4.- Contempla al Niño nacido en Belén:
Empieza el nuevo año a los ocho días de la Navidad. Es como decir que todo empieza de nuevo en el octavo día. Si el séptimo día Dios descansó, el octavo empezó a recrearlo todo.
Ni la Navidad ni la Pascua pueden agotarse en un día Queremos seguir meditando, gustando, viviendo todas las dimensiones del nacimiento de Dios o de su resurrección gloriosa.
Que la Navidad no se termine nunca y que también sea siempre Pascua.
A lo largo de este nuevo año nos podemos dedicar a estudiar, a conocer y vivir toda la doctrina y vida del Niño, nacido en Belén, que se nos ha dado. A ver si acabamos de aprenderlo de memoria. Como María.
Mira, en primer lugar, qué pequeño se ha hecho Dios.
Jesús, que se hizo niño pequeño, estaba bien capacitado para pedirnos que nos hiciéramos niños y pequeños, de manera que «no os estiméis en más de lo que conviene» (Rom. 12, 3); de manera que «consideréis siempre superiores a los demás» (Filp 2,3).
Contempla el brillo de su pobreza.
¿Qué querrá enseñarnos Dios al nacer en un establo?
¿Quién podrá hoy reconocer al Hijo de Dios en un niño de la calle?
¿Qué reacción suscita hoy en nosotros la noticia de tantos niños pobres?
Cuando sientas deseo de consumir, avaricia, apego a las cosas, no dejes de meditar aquello de: «Siendo rico, por nosotros se hizo pobre, para enriquecernos con su pobreza» (2 Cor 8, 9).
Cuando seas más pobre, entenderás mejor el misterio de la Navidad y amarás más a los pobres.
¡Qué mundo tan distinto si todos los que celebramos la Navidad y creemos en Cristo viviéramos sencillamente y preocupados por los pobres!
5.- El corazón de la paz
Medita, por fin, el título que se da a este niño, del que se dice que es «Príncipe de Paz» (Is 9, 5); Él es «es nuestra paz» (Efes. 2,14).
Jesús ha nacido desarmado, no viene para rivalizar con nadie. «Mi reino no es de este mundo.
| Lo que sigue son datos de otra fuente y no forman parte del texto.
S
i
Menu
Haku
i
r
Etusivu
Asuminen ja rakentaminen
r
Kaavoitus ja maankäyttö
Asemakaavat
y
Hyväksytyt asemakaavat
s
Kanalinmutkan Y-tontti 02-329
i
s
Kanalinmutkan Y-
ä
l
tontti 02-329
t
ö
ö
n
Si mi reino fuera de este mundo, mi gente habría combatido» (Jn 18, 36) Él viene a desarmar a los hombres, a derribar los muros que les separan, a enseñarles el perdón, a vencer la enemistad, a unir y pacificar.
«Dichosos los que trabajan por la paz».
Tenemos que empezar por pacificarnos nosotros mismos en nuestro interior y en nuestra vida.
La paz la deseamos todos, porque es semilla que Dios ha sembrado en el hombre y es un don de la Navidad.
Pero esta semilla no la cultivamos con la dedicación necesaria. La paz exige mucho cuidado. Brotan enseguida las malas hierbas de la violencia, el resentimiento, el odio, venganzas…
Quita esas malas hierbas y llena tu corazón de paz. Sólo así podrás contagiarla e irradiarla.
Hay trabajar por la pacificación de las familias, empresas, pueblos, Estados…
Esta paz se consigue desde la justicia y desde el amor.
La Navidad es «la Palabra se hizo carne» (Jn. 1,14).
Ojalá que nuestra Navidad no se quede en solas palabras.